What to work on :: Nothing but the data below, returned exactly, should appear in the answer.

[Stored data]
┄┄┄┄┄┄┄┄┄┄
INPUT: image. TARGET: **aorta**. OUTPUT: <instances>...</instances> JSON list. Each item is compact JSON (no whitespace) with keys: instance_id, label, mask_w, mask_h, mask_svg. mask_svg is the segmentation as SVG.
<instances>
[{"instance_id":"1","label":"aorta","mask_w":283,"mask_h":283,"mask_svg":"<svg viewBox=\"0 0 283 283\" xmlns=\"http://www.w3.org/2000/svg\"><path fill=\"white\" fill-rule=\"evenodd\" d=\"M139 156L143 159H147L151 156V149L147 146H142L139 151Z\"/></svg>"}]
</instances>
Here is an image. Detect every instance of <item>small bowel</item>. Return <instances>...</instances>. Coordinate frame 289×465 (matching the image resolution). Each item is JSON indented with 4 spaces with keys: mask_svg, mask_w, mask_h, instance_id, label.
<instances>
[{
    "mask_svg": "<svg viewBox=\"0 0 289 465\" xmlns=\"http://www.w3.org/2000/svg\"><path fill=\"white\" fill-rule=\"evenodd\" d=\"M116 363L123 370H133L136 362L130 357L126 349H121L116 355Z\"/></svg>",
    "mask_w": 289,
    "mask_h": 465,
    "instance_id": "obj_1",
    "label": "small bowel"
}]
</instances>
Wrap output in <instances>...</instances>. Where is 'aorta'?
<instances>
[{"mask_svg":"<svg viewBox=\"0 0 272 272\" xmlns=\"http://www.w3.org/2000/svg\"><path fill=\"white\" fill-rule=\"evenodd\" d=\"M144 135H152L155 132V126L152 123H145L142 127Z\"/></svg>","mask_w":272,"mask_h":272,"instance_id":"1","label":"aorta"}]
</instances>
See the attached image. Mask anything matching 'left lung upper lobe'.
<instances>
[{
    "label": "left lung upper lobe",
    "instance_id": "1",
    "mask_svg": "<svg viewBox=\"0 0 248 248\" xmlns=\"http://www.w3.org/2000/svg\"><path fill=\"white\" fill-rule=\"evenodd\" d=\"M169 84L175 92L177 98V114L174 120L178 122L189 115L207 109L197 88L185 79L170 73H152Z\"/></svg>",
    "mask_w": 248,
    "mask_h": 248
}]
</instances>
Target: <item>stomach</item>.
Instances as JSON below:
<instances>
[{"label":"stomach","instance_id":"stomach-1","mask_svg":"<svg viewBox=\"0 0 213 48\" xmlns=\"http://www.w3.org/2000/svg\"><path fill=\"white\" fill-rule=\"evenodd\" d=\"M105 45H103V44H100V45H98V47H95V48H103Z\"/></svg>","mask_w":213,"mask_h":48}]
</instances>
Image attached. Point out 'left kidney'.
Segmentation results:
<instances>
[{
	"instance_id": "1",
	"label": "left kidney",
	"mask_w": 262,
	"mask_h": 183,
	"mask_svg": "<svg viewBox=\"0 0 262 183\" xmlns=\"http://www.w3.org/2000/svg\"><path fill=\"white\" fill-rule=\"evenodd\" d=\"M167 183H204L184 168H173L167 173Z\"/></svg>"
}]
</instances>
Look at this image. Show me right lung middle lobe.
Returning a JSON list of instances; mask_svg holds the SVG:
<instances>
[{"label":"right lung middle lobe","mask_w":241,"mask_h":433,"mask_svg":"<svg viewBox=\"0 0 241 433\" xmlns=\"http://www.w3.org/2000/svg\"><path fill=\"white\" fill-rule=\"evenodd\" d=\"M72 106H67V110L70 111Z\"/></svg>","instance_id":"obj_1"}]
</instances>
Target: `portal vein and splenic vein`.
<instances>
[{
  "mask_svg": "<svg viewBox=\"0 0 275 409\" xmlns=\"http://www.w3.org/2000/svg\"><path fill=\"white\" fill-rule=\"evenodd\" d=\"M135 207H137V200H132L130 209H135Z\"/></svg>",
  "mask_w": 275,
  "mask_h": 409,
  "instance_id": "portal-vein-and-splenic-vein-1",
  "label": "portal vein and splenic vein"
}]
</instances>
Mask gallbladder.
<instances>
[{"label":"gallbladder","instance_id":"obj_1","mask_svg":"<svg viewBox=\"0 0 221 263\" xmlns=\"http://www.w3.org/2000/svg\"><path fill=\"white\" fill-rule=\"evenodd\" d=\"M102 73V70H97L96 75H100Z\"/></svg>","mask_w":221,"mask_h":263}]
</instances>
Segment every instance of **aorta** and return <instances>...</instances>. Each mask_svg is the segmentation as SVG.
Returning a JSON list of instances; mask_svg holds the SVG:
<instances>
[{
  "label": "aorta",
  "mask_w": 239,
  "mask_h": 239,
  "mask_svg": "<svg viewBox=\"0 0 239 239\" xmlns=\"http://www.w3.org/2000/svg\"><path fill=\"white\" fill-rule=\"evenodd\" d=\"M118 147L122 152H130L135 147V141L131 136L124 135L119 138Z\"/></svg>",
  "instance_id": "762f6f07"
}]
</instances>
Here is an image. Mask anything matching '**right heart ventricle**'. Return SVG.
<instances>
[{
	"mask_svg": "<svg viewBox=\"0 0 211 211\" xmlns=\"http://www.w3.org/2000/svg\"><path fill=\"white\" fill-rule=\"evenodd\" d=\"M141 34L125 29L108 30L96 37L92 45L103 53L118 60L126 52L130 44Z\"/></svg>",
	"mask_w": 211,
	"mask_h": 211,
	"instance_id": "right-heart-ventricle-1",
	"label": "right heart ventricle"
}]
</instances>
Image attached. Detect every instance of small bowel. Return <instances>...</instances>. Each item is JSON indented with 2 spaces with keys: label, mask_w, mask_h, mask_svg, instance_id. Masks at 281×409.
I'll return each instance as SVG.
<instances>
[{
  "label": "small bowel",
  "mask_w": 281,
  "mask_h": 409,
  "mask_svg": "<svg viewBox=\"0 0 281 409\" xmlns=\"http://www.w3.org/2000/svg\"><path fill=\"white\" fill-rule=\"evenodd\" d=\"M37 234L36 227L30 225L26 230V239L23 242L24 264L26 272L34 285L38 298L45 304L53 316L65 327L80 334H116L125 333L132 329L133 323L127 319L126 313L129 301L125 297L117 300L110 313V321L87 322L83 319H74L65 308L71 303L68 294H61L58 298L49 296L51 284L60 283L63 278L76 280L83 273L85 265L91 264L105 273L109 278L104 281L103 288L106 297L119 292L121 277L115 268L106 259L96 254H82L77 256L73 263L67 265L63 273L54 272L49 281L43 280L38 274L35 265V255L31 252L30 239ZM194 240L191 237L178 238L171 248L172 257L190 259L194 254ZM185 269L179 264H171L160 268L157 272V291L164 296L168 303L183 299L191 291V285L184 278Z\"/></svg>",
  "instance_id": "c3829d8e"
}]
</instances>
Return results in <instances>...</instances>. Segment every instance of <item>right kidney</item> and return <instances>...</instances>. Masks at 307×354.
┄┄┄┄┄┄┄┄┄┄
Result below ::
INPUT: image. TARGET: **aorta**. OUTPUT: <instances>...</instances> JSON list. Each item is compact JSON (no whitespace) with keys: instance_id, label, mask_w, mask_h, mask_svg. mask_svg is the segmentation as SVG.
<instances>
[{"instance_id":"1","label":"aorta","mask_w":283,"mask_h":283,"mask_svg":"<svg viewBox=\"0 0 283 283\" xmlns=\"http://www.w3.org/2000/svg\"><path fill=\"white\" fill-rule=\"evenodd\" d=\"M139 156L143 159H147L151 156V149L147 146H142L139 151Z\"/></svg>"}]
</instances>
Here is an image. Detect every instance of <item>small bowel</item>. Return <instances>...</instances>. Coordinate frame 289×465 (matching the image resolution). Each item is JSON indented with 4 spaces with keys: mask_svg, mask_w, mask_h, instance_id, label.
<instances>
[{
    "mask_svg": "<svg viewBox=\"0 0 289 465\" xmlns=\"http://www.w3.org/2000/svg\"><path fill=\"white\" fill-rule=\"evenodd\" d=\"M116 363L123 370H133L136 362L130 357L126 349H121L116 355Z\"/></svg>",
    "mask_w": 289,
    "mask_h": 465,
    "instance_id": "obj_1",
    "label": "small bowel"
}]
</instances>
Wrap output in <instances>...</instances>. Where is 'aorta'?
<instances>
[{"mask_svg":"<svg viewBox=\"0 0 272 272\" xmlns=\"http://www.w3.org/2000/svg\"><path fill=\"white\" fill-rule=\"evenodd\" d=\"M144 135H152L155 132V126L152 123H145L142 127Z\"/></svg>","mask_w":272,"mask_h":272,"instance_id":"1","label":"aorta"}]
</instances>
See the attached image. Mask anything matching 'left lung upper lobe'.
<instances>
[{
    "label": "left lung upper lobe",
    "instance_id": "1",
    "mask_svg": "<svg viewBox=\"0 0 248 248\" xmlns=\"http://www.w3.org/2000/svg\"><path fill=\"white\" fill-rule=\"evenodd\" d=\"M169 84L175 92L177 98V114L174 120L178 122L189 115L207 109L197 88L185 79L170 73H152Z\"/></svg>",
    "mask_w": 248,
    "mask_h": 248
}]
</instances>
Target: <item>stomach</item>.
Instances as JSON below:
<instances>
[{"label":"stomach","instance_id":"stomach-1","mask_svg":"<svg viewBox=\"0 0 213 48\" xmlns=\"http://www.w3.org/2000/svg\"><path fill=\"white\" fill-rule=\"evenodd\" d=\"M105 45H103V44H100V45H98V47H95V48H103Z\"/></svg>","mask_w":213,"mask_h":48}]
</instances>
Image attached. Point out 'left kidney'.
Segmentation results:
<instances>
[{
	"instance_id": "1",
	"label": "left kidney",
	"mask_w": 262,
	"mask_h": 183,
	"mask_svg": "<svg viewBox=\"0 0 262 183\" xmlns=\"http://www.w3.org/2000/svg\"><path fill=\"white\" fill-rule=\"evenodd\" d=\"M167 183H204L184 168H173L167 173Z\"/></svg>"
}]
</instances>
Look at this image. Show me right lung middle lobe.
Returning a JSON list of instances; mask_svg holds the SVG:
<instances>
[{"label":"right lung middle lobe","mask_w":241,"mask_h":433,"mask_svg":"<svg viewBox=\"0 0 241 433\" xmlns=\"http://www.w3.org/2000/svg\"><path fill=\"white\" fill-rule=\"evenodd\" d=\"M72 106H67V110L70 111Z\"/></svg>","instance_id":"obj_1"}]
</instances>
Target: `portal vein and splenic vein`.
<instances>
[{
  "mask_svg": "<svg viewBox=\"0 0 275 409\" xmlns=\"http://www.w3.org/2000/svg\"><path fill=\"white\" fill-rule=\"evenodd\" d=\"M135 207H137V200H132L130 209H135Z\"/></svg>",
  "mask_w": 275,
  "mask_h": 409,
  "instance_id": "portal-vein-and-splenic-vein-1",
  "label": "portal vein and splenic vein"
}]
</instances>
Mask gallbladder.
<instances>
[{"label":"gallbladder","instance_id":"obj_1","mask_svg":"<svg viewBox=\"0 0 221 263\" xmlns=\"http://www.w3.org/2000/svg\"><path fill=\"white\" fill-rule=\"evenodd\" d=\"M102 73V70H97L96 75H100Z\"/></svg>","mask_w":221,"mask_h":263}]
</instances>
Segment every instance of **aorta** and return <instances>...</instances>. Each mask_svg is the segmentation as SVG.
Returning a JSON list of instances; mask_svg holds the SVG:
<instances>
[{
  "label": "aorta",
  "mask_w": 239,
  "mask_h": 239,
  "mask_svg": "<svg viewBox=\"0 0 239 239\" xmlns=\"http://www.w3.org/2000/svg\"><path fill=\"white\" fill-rule=\"evenodd\" d=\"M118 147L122 152H130L135 147V141L131 136L124 135L119 138Z\"/></svg>",
  "instance_id": "762f6f07"
}]
</instances>
Here is an image. Mask anything matching '**right heart ventricle**'. Return SVG.
<instances>
[{
	"mask_svg": "<svg viewBox=\"0 0 211 211\" xmlns=\"http://www.w3.org/2000/svg\"><path fill=\"white\" fill-rule=\"evenodd\" d=\"M141 34L125 29L108 30L96 37L92 45L103 53L118 60L126 52L130 44Z\"/></svg>",
	"mask_w": 211,
	"mask_h": 211,
	"instance_id": "right-heart-ventricle-1",
	"label": "right heart ventricle"
}]
</instances>
Image attached. Detect every instance of small bowel. Return <instances>...</instances>. Each item is JSON indented with 2 spaces with keys: label, mask_w, mask_h, mask_svg, instance_id. Masks at 281×409.
I'll return each instance as SVG.
<instances>
[{
  "label": "small bowel",
  "mask_w": 281,
  "mask_h": 409,
  "mask_svg": "<svg viewBox=\"0 0 281 409\" xmlns=\"http://www.w3.org/2000/svg\"><path fill=\"white\" fill-rule=\"evenodd\" d=\"M37 234L36 227L30 225L26 230V239L23 242L24 264L26 272L34 285L38 298L45 304L53 316L65 327L80 334H116L125 333L132 329L133 323L127 319L126 313L129 301L125 297L117 300L110 313V321L87 322L83 319H74L65 308L71 303L68 294H61L58 298L49 296L51 284L60 283L63 278L76 280L83 273L85 265L91 264L105 273L109 278L104 281L103 288L106 297L119 292L121 277L115 268L106 259L96 254H82L77 256L73 263L67 265L63 273L54 272L49 281L43 280L38 274L35 265V255L31 252L30 239ZM194 240L191 237L178 238L171 248L172 257L190 259L194 254ZM185 269L179 264H171L160 268L157 272V291L164 296L168 303L183 299L191 291V285L184 278Z\"/></svg>",
  "instance_id": "c3829d8e"
}]
</instances>
Return results in <instances>...</instances>. Segment every instance of <item>right kidney</item> and return <instances>...</instances>. Masks at 307×354.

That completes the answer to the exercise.